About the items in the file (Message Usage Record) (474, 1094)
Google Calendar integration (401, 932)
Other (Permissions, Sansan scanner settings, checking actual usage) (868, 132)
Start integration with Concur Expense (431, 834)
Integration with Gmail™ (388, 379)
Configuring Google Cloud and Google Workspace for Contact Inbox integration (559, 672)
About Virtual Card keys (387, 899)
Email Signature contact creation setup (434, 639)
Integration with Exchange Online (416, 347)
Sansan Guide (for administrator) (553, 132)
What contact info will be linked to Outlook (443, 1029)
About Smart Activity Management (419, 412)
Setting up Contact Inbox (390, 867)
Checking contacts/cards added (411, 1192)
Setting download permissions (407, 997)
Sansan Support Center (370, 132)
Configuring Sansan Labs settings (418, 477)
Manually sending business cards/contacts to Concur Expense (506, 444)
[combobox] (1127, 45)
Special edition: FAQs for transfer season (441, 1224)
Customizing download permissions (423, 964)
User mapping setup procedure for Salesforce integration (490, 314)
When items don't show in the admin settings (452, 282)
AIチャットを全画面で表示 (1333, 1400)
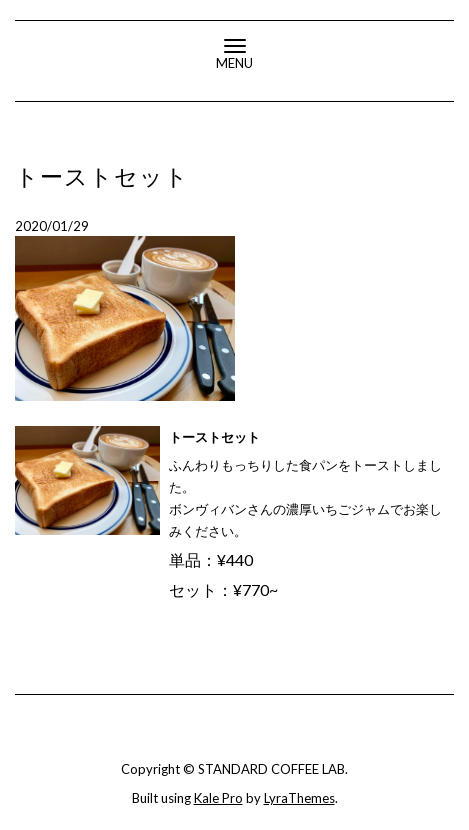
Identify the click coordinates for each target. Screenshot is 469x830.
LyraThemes (299, 798)
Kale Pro (218, 798)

+++++

Would you copy all the material exactly, dropping the pictures?

About the items in the file (Message Usage Record) (474, 1094)
Google Calendar integration (401, 932)
Other (Permissions, Sansan scanner settings, checking actual usage) (868, 132)
Start integration with Concur Expense (431, 834)
Integration with Gmail™ (388, 379)
Configuring Google Cloud and Google Workspace for Contact Inbox integration (559, 672)
About Virtual Card keys (387, 899)
Email Signature contact creation setup (434, 639)
Integration with Exchange Online (416, 347)
Sansan Guide (for administrator) (553, 132)
What contact info will be linked to Outlook (443, 1029)
About Smart Activity Management (419, 412)
Setting up Contact Inbox (390, 867)
Checking contacts/cards added (411, 1192)
Setting download permissions (407, 997)
Sansan Support Center (370, 132)
Configuring Sansan Labs settings (418, 477)
Manually sending business cards/contacts to Concur Expense (506, 444)
[combobox] (1127, 45)
Special edition: FAQs for transfer season (441, 1224)
Customizing download permissions (423, 964)
User mapping setup procedure for Salesforce integration (490, 314)
When items don't show in the admin settings (452, 282)
AIチャットを全画面で表示 (1333, 1400)
Identify the click coordinates for each target. Screenshot is 469x830.
LyraThemes (299, 798)
Kale Pro (218, 798)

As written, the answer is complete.